Can anyone give me some suggestions or tips on milling my own piece? I'm sure I could figure something out, and believe me, that has crossed my mind, but the biggest snag is that I don't have a table saw, nor do I have the money to go buy one right now. Does anyone know of any common trim pieces that would fit together to make the correct angle and also look decent?

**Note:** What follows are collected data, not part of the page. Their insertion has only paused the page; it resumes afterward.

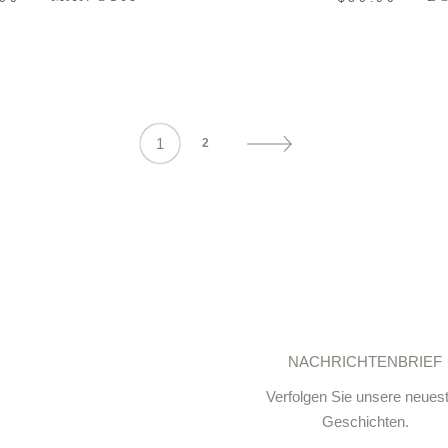
1
2
NACHRICHTENBRIEF
Verfolgen Sie unsere neues
Geschichten.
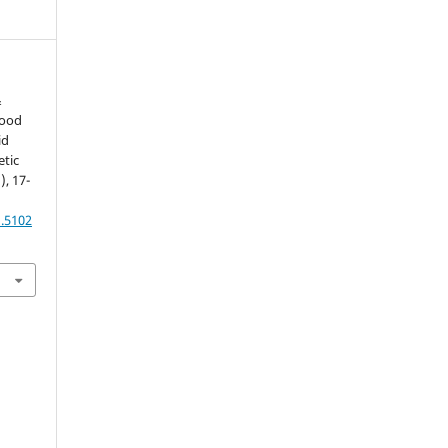
&
lood
id
etic
), 17-
1.5102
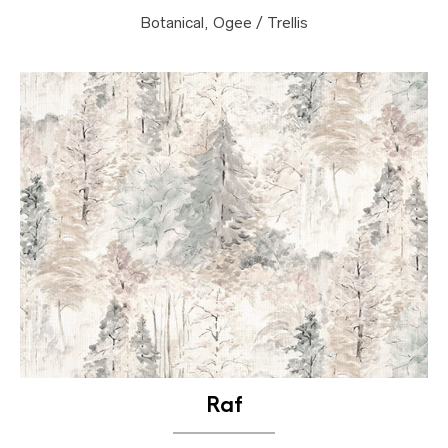
Botanical, Ogee / Trellis
Raf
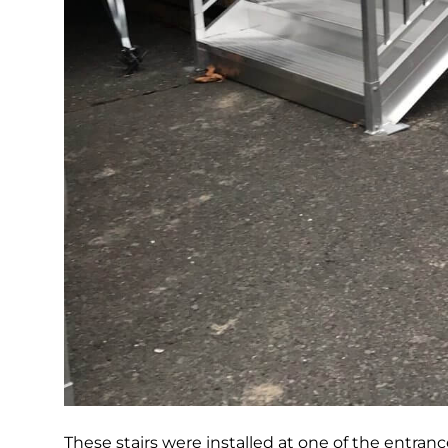
These stairs were installed at one of the entranc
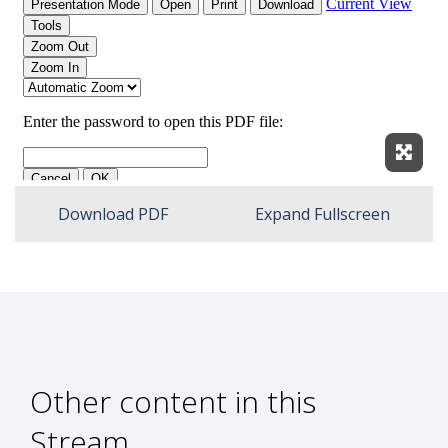
Expan
Download PDF
Expand Fullscreen
Other content in this
Stream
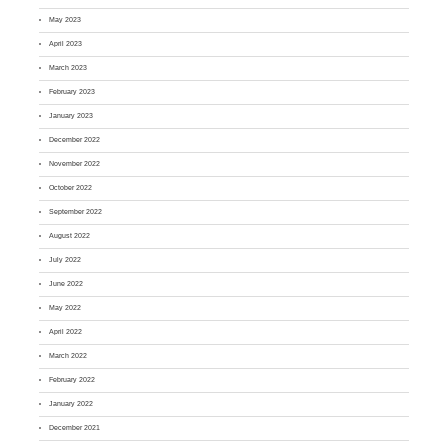
May 2023
April 2023
March 2023
February 2023
January 2023
December 2022
November 2022
October 2022
September 2022
August 2022
July 2022
June 2022
May 2022
April 2022
March 2022
February 2022
January 2022
December 2021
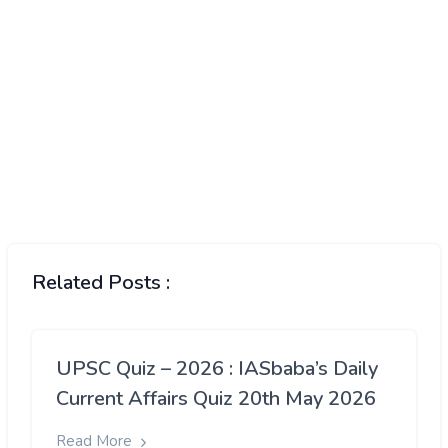
Related Posts :
UPSC Quiz – 2026 : IASbaba’s Daily
Current Affairs Quiz 20th May 2026
Read More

oh, and sorry, I haven't had a chance to take any pics of it yet.


----------



## jredburn

*135 degree*

johndeere5585
Take a cheap miter box and on the side away from you, measure the distance between the 90 degree cut slot and the right hand 45 degree slot. Split the distance in half and make a mark on the top of the box. Lay a cross cut saw across the top of the box and cut a new set of vertical slots in the box. Use the 90 degree slot closest to you and the mark you made on the far side. This will give you a 67 1/2 degree which is half of the 135 degree corner you have. Repeat the operation on the left hand side of the miter box and you can cut the miters for both sides of wall.
Regards
Joe


----------



## Jim6620

Just rip one edge on both pieces @ 45 then put them together. One side will have to be slightly wider.


----------



## DannyT

a 135 degree corner is a 45 degree turn. 2 pieces with a 22-1/2 degree angle will mate at the corner. Jim6620 shows that in his drawing. except he shows both cut at a 45. Same end result


----------



## johndeere5585

Thanks for the help, guys. I still haven't had time to actually do this yet, but you gave me some good advice to think about


----------



## rkmuggsy31

Jim6620 said:


> Just rip one edge on both pieces @ 45 then put them together. One side will have to be slightly wider.


Excellent suggestion. I never even thought of this. Thank you!


----------